A week or so short of The Queen’s Diamond Jubilee it is instructive to consider who has been her favourite prime minister during her long and eventful 60 years on the throne. Sir Winston Churchill, perhaps? Harold Macmillan? John Major? All Tories these, note, which party one might presume the monarch to support.

Given her famous discretion, it is unlikely we shall ever have a definitive answer. I sense the ring of truth, though, about the claim in Dominic Sandbrook’s magisterial new book on the 1970s that it was Harold Wilson.

Sandbook’s huge tome Seasons in the Sun (Allen Lane, £30) is concerned in its early chapters with the dying days of the Wilson government, before going on to consider the terrible times — as many saw them — under James Callaghan and the eventual election of his successor Margaret Thatcher (not a favourite with Brenda, of course, being altogether too queenlike herself).
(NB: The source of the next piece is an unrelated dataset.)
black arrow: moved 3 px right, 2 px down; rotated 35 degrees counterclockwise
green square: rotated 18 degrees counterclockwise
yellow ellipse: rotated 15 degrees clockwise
Verdicts on the principal participants are sometimes sharp. Though there are a number of references, for instance, to the kindness of Wilson, Mr Sandbrook waits until the acknowledgments to put the boot in firmly. Before thanking those who helped with the book, he suddenly rounds on the late prime minister, calling him “a pudgy, shabby Little Englander locked away with his fears and fantasies”. Ouch!

For those of us who lived through the period (I was in my mid-twenties) the book conjures it to mind as if it were yesterday. Sandbrook himself was only a toddler at the time, but his rigorous research and sound judgment have resulted in a work astonishing in its detail and narrative sweep.

Of course, this is what historians do. David Kynaston has, for instance, presented in two fine books a panoramic picture of the years immediately before and after our shared birth date of 1951.

Politics provides the framework to Seasons in the Sun but its title suggests the wider themes that it also embraces.

As aficionados of 1970s pop will know, Seasons in the Sun was a No 1 hit for Terry Jacks in April 1974, shortly after Wilson’s return to power.

In search of a bone — any bone — to pick with Sandbrook, I could complain that he quotes with evident approval — well, certainly no attempt at contradiction — critical opinions that it was “tasteless kitsch”, “the unsurpassed nadir of pop music”.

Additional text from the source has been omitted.